YOUR GOAL
Everything in the entries except the pictures must be repeated exactly.

*-*-*

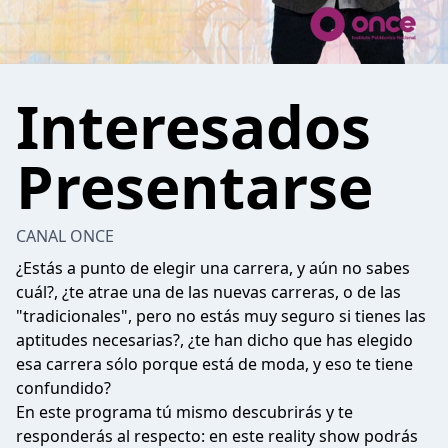
Interesados
Presentarse
CANAL ONCE
¿Estás a punto de elegir una carrera, y aún no sabes
cuál?, ¿te atrae una de las nuevas carreras, o de las
"tradicionales", pero no estás muy seguro si tienes las
aptitudes necesarias?, ¿te han dicho que has elegido
esa carrera sólo porque está de moda, y eso te tiene
confundido?
En este programa tú mismo descubrirás y te
responderás al respecto: en este reality show podrás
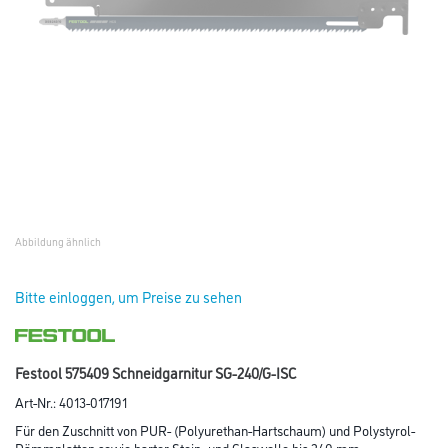
Abbildung ähnlich
Bitte einloggen, um Preise zu sehen
Festool 575409 Schneidgarnitur SG-240/G-ISC
Art-Nr.:
4013-017191
Für den Zuschnitt von PUR- (Polyurethan-Hartschaum) und Polystyrol-
Dämmplatten sowie harter Stein- und Glaswolle bis 240 mm.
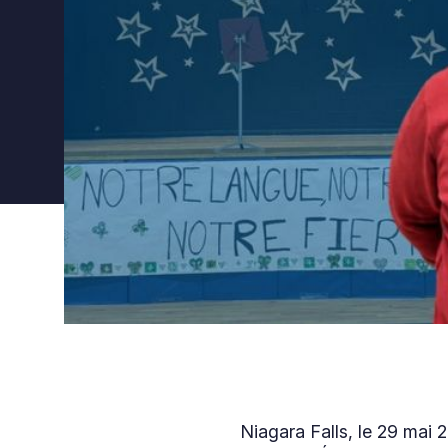
Niagara Falls, le 29 mai 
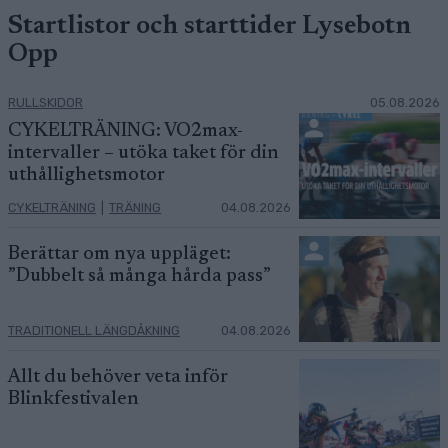
Startlistor och starttider Lysebotn
Opp
RULLSKIDOR
05.08.2026
CYKELTRÄNING: VO2max-
intervaller – utöka taket för din
uthållighetsmotor
CYKELTRÄNING
|
TRÄNING
04.08.2026
Berättar om nya uppläget:
”Dubbelt så många hårda pass”
TRADITIONELL LÄNGDÅKNING
04.08.2026
Allt du behöver veta inför
Blinkfestivalen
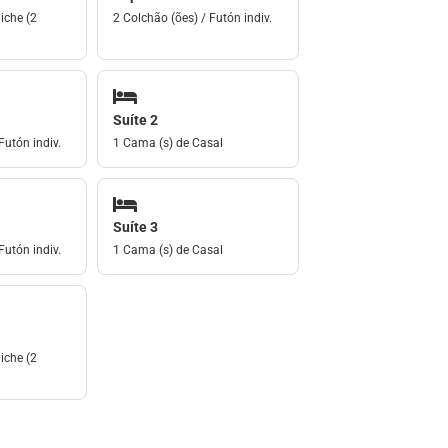
iche (2
2 Colchão (ões) / Futón indiv.
Suíte 2
Futón indiv.
1 Cama (s) de Casal
Suíte 3
Futón indiv.
1 Cama (s) de Casal
iche (2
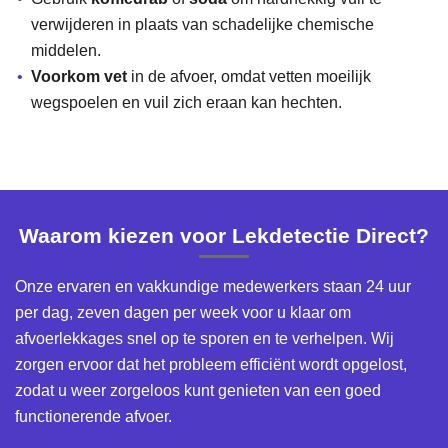
verwijderen in plaats van schadelijke chemische
middelen.
Voorkom vet
in de afvoer, omdat vetten moeilijk
wegspoelen en vuil zich eraan kan hechten.
Waarom kiezen voor Lekdetectie Direct?
Onze ervaren en vakkundige medewerkers staan 24 uur
per dag, zeven dagen per week voor u klaar om
afvoerlekkages snel op te sporen en te verhelpen. Wij
zorgen ervoor dat het probleem efficiënt wordt opgelost,
zodat u weer zorgeloos kunt genieten van een goed
functionerende afvoer.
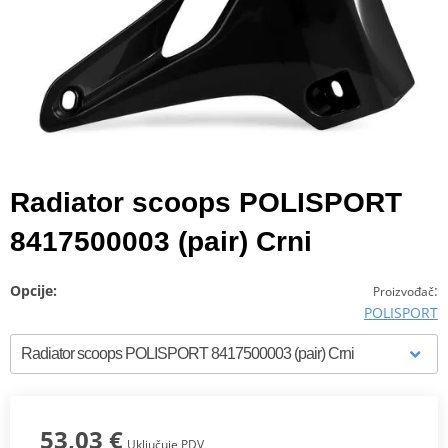
Radiator scoops POLISPORT
8417500003 (pair) Crni
Opcije:
:
Proizvođač
POLISPORT
53,03 €
Uključuje PDV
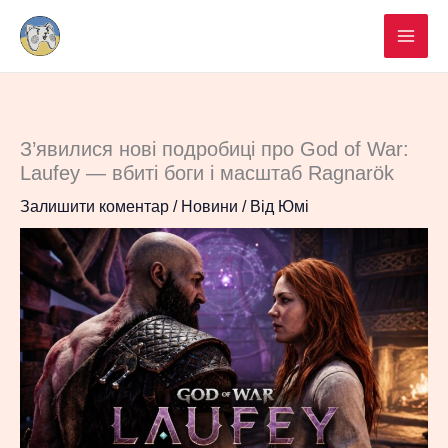
Перейти
до
вмісту
З’явилися нові подробиці про God of War:
Laufey — вбиті боги і масштаб Ragnarök
Залишити коментар
/
Новини
/ Від
Юмі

*-*-*

OUTPUT OF THE TASK
Interesados
Presentarse
CANAL ONCE
¿Estás a punto de elegir una carrera, y aún no sabes
cuál?, ¿te atrae una de las nuevas carreras, o de las
"tradicionales", pero no estás muy seguro si tienes las
aptitudes necesarias?, ¿te han dicho que has elegido
esa carrera sólo porque está de moda, y eso te tiene
confundido?
En este programa tú mismo descubrirás y te
responderás al respecto: en este reality show podrás
Abbildung ähnlich
Bitte einloggen, um Preise zu sehen
Festool 575409 Schneidgarnitur SG-240/G-ISC
Art-Nr.:
4013-017191
Für den Zuschnitt von PUR- (Polyurethan-Hartschaum) und Polystyrol-
Dämmplatten sowie harter Stein- und Glaswolle bis 240 mm.
Niagara Falls, le 29 mai 
Startlistor och starttider Lysebotn
Opp
RULLSKIDOR
05.08.2026
CYKELTRÄNING: VO2max-
intervaller – utöka taket för din
uthållighetsmotor
CYKELTRÄNING
|
TRÄNING
04.08.2026
Berättar om nya uppläget:
”Dubbelt så många hårda pass”
TRADITIONELL LÄNGDÅKNING
04.08.2026
Allt du behöver veta inför
Blinkfestivalen
iche (2
2 Colchão (ões) / Futón indiv.
Suíte 2
Futón indiv.
1 Cama (s) de Casal
Suíte 3
Futón indiv.
1 Cama (s) de Casal
iche (2
verwijderen in plaats van schadelijke chemische
middelen.
Voorkom vet
in de afvoer, omdat vetten moeilijk
wegspoelen en vuil zich eraan kan hechten.
Waarom kiezen voor Lekdetectie Direct?
Onze ervaren en vakkundige medewerkers staan 24 uur
per dag, zeven dagen per week voor u klaar om
afvoerlekkages snel op te sporen en te verhelpen. Wij
zorgen ervoor dat het probleem efficiënt wordt opgelost,
zodat u weer zorgeloos kunt genieten van een goed
functionerende afvoer.
Radiator scoops POLISPORT
8417500003 (pair) Crni
Opcije:
:
Proizvođač
POLISPORT
53,03 €
Uključuje PDV
Перейти
до
вмісту
З’явилися нові подробиці про God of War:
Laufey — вбиті боги і масштаб Ragnarök
Залишити коментар
/
Новини
/ Від
Юмі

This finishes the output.